Еще одна причина более острого чувства истины в наши дни — это необходимость экономить внимание. В обществах, где жизнь скучна, вымысел, околичности и сложные формы общения служат своего рода времяпрепровождением; и первое не вызывает негодования, если только с его помощью не предпринимается какой-то определенный вред. Хотя китайцы честны в выполнении своих денежных обязательств, нам говорят, что простая истина ими не ценится и не внушается их классическими моралистами. Так и в Италии люди, кажется, думают, что вежливая и обнадеживающая ложь добрее, чем голая правда, как когда человек притворяется, что дает вам информацию, хотя ничего не знает по этому вопросу. Напряженная цивилизация, подобная нашей, делает нас нетерпимыми ко всему этому. Дело не в том, что мы всегда спешим; но нас так часто заставляют чувствовать ограничения нашего внимания, что мы не любим тратить его впустую. Мысль — это жизнь, и мы хотим получить как можно больше реальности за данные затраты мысли. Мы хотим сразу перейти к Сути дела, будь то деловое предложение или самая тонкая теория.

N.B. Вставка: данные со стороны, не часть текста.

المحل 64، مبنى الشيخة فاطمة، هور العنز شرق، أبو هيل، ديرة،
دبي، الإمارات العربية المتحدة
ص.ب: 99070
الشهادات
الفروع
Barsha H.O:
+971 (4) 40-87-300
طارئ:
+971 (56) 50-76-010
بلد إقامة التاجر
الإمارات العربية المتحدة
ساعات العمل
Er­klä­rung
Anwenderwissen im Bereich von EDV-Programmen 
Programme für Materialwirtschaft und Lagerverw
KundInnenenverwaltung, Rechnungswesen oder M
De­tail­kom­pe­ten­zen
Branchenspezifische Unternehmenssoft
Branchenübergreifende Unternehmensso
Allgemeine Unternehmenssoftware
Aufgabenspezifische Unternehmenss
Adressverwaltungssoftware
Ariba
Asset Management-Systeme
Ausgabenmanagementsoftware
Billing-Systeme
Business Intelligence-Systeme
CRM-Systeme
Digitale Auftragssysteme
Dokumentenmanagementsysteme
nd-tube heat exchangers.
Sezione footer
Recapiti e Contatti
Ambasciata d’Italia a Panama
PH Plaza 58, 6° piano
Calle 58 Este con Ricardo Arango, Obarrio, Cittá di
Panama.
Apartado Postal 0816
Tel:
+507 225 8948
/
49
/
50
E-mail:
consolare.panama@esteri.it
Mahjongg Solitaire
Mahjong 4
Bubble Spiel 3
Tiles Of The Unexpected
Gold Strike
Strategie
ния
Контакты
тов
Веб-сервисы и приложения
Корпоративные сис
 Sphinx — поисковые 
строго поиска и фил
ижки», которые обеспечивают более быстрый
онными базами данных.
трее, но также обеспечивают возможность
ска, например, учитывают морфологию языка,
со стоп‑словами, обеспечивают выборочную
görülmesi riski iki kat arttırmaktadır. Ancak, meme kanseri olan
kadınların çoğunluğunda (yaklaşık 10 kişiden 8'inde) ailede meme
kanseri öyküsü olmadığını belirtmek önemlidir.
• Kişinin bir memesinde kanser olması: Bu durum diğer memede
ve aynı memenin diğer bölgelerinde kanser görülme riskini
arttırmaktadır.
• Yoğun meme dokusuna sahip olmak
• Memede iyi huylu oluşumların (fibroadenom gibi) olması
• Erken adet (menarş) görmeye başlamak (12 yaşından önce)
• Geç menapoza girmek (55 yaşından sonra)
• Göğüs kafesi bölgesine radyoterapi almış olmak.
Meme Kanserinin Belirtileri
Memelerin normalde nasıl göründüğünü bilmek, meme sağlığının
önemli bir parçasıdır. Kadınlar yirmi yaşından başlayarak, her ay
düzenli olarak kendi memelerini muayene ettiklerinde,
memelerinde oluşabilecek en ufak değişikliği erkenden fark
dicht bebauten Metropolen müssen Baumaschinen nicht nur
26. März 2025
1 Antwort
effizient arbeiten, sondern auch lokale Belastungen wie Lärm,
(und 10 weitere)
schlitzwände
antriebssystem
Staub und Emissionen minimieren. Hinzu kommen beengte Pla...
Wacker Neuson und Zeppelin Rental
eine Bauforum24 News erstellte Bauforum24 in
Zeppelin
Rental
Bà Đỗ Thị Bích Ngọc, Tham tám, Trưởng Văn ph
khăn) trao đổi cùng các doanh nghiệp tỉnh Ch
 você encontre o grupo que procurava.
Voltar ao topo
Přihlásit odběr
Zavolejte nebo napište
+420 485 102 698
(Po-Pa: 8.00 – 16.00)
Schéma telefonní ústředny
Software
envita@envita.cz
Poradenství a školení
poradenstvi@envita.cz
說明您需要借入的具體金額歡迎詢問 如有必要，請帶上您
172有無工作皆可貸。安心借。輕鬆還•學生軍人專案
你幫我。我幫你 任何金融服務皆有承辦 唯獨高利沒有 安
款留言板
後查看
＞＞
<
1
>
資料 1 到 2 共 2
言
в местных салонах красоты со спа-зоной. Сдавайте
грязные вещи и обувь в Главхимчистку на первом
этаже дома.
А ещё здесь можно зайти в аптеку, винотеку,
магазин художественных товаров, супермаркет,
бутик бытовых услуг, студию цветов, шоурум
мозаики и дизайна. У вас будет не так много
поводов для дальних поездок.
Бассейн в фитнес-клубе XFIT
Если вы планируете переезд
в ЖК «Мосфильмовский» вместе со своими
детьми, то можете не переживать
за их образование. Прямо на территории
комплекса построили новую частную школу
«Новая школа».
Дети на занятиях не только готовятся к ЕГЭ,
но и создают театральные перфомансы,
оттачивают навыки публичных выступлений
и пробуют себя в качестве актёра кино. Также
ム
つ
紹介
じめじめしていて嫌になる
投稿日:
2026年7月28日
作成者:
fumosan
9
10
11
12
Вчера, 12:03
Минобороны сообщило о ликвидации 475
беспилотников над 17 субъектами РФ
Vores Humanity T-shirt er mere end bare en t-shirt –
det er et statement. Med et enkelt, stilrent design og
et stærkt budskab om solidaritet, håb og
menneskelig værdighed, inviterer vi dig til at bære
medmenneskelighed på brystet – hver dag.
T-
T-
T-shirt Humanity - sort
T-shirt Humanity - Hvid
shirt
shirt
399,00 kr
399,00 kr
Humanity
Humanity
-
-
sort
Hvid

Еще один сентимент, поощряемый временем, — это социальное мужество и надежда, склонность двигаться вперед с уверенностью в будущем как индивида, так и общества в целом. В том, что эта позиция является преобладающей, по крайней мере в американской демократии, согласны почти все наблюдатели. «Пусть кто-нибудь», — говорит д-р Лайман Эбботт, — «встанет на одной из наших больших дорог и посмотрит на лица прохожих; язык, написанный на большинстве из них, — это язык рвения, амбиций, ожидания, надежды». Есть что-то безжалостное в этом стремительном оптимизме, который склонен отрицать и игнорировать неудачи и отчаяние, подобно тому как некоторые религиозные секты наших дней отрицают и игнорируют физические увечья; но он отвечает своей цели поддержания борцов. Он проистекает из состояния, в котором индивид, не поддерживаемый ни в чем жесткой системой, с детства побуждается довериться общему потоку жизни, экспериментировать, приобретать привычку к риску и рабочее знание социальных сил. Положение вещей подстрекает к усилиям и, как правило, вознаграждает их в достаточной мере, чтобы поддерживать мужество, в то время как случайная неудача, по крайней мере, снимает тот смутный страх перед неизвестным, который часто хуже самой реальности. Жизнь естественна и ярка, а не восковые фигуры искусственного порядка, и обладает тем оживляющим эффектом, который приходит от возвращения к человеческой природе. Настоящий пессимизм — тот, который отчаивается в общем ходе вещей, — редок и не имеет большого влияния, даже революционные секты утверждают, что изменения, которых они желают, находятся в русле естественной эволюции. Недовольство является скорее утвердительным и конструктивным, чем застойным: оно вырабатывает программы и с надеждой агитирует за их реализацию. Есть своего рода благочестие и доверие к Богу в той уверенности, с которой небольшие группы людей предвкушают успех принципов, которые они считают правильными.